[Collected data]
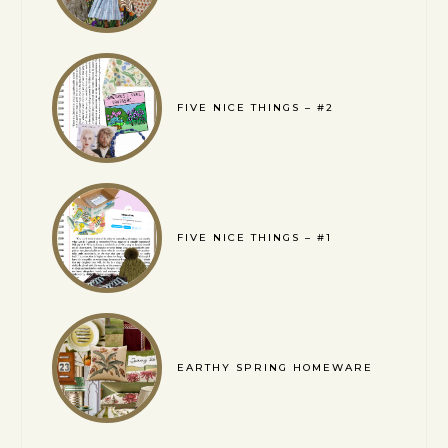
FIVE NICE THINGS – #2
FIVE NICE THINGS – #1
EARTHY SPRING HOMEWARE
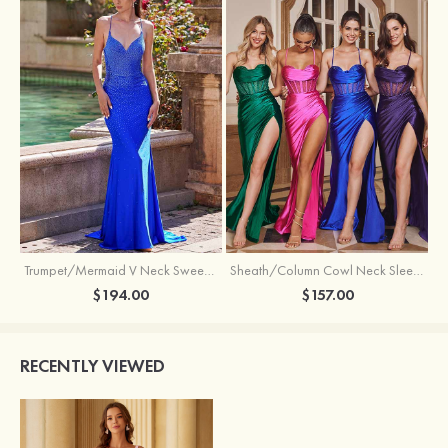
Trumpet/Mermaid V Neck Sweep Train Jersey Prom Dress with Appliqued Beading
Sheath/Column Cowl Neck Sleeveless Sweep Train Silk like Satin Prom Dress with Beading Pleated Split
$194.00
$157.00
RECENTLY VIEWED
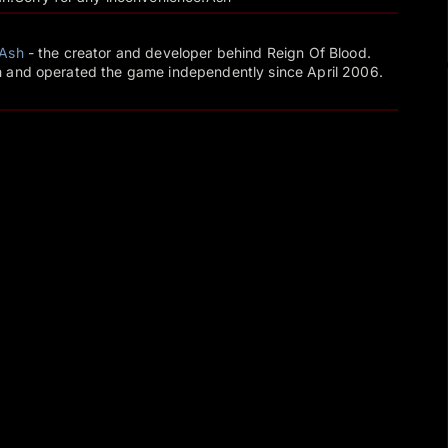
Ash
- the creator and developer behind Reign Of Blood.
 and operated the game independently since April 2006.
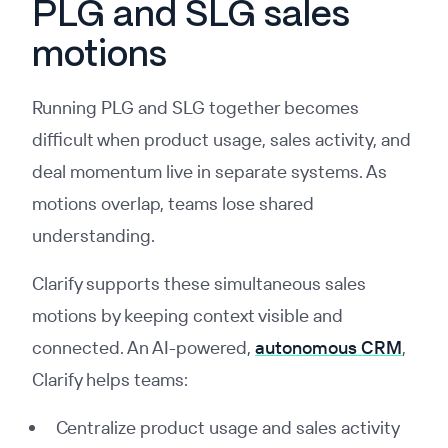
PLG and SLG sales
motions
Running PLG and SLG together becomes
difficult when product usage, sales activity, and
deal momentum live in separate systems. As
motions overlap, teams lose shared
understanding.
Clarify supports these simultaneous sales
motions by keeping context visible and
connected. An AI-powered,
autonomous CRM
,
Clarify helps teams:
Centralize product usage and sales activity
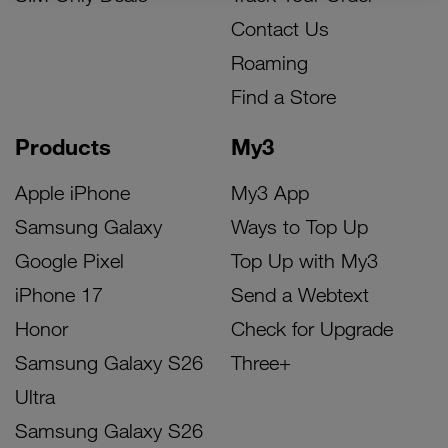
Contact Us
Roaming
Find a Store
Products
My3
Apple iPhone
My3 App
Samsung Galaxy
Ways to Top Up
Google Pixel
Top Up with My3
iPhone 17
Send a Webtext
Honor
Check for Upgrade
Samsung Galaxy S26
Three+
Ultra
Samsung Galaxy S26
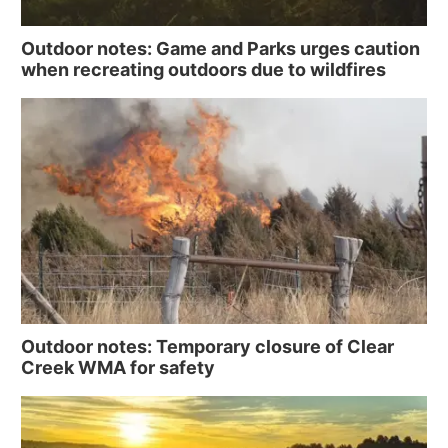
Outdoor notes: Game and Parks urges caution
when recreating outdoors due to wildfires
Outdoor notes: Temporary closure of Clear
Creek WMA for safety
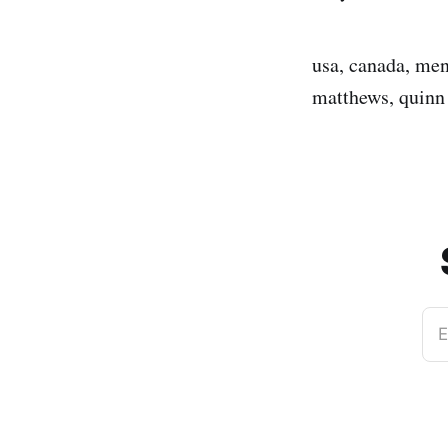
usa, canada, men
matthews, quinn
E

**Required work**
Find every line in the records that has the word "motions". Copy those lines.

**Answer to the exercise**
motions
motions overlap, teams lose shared
motions by keeping context visible and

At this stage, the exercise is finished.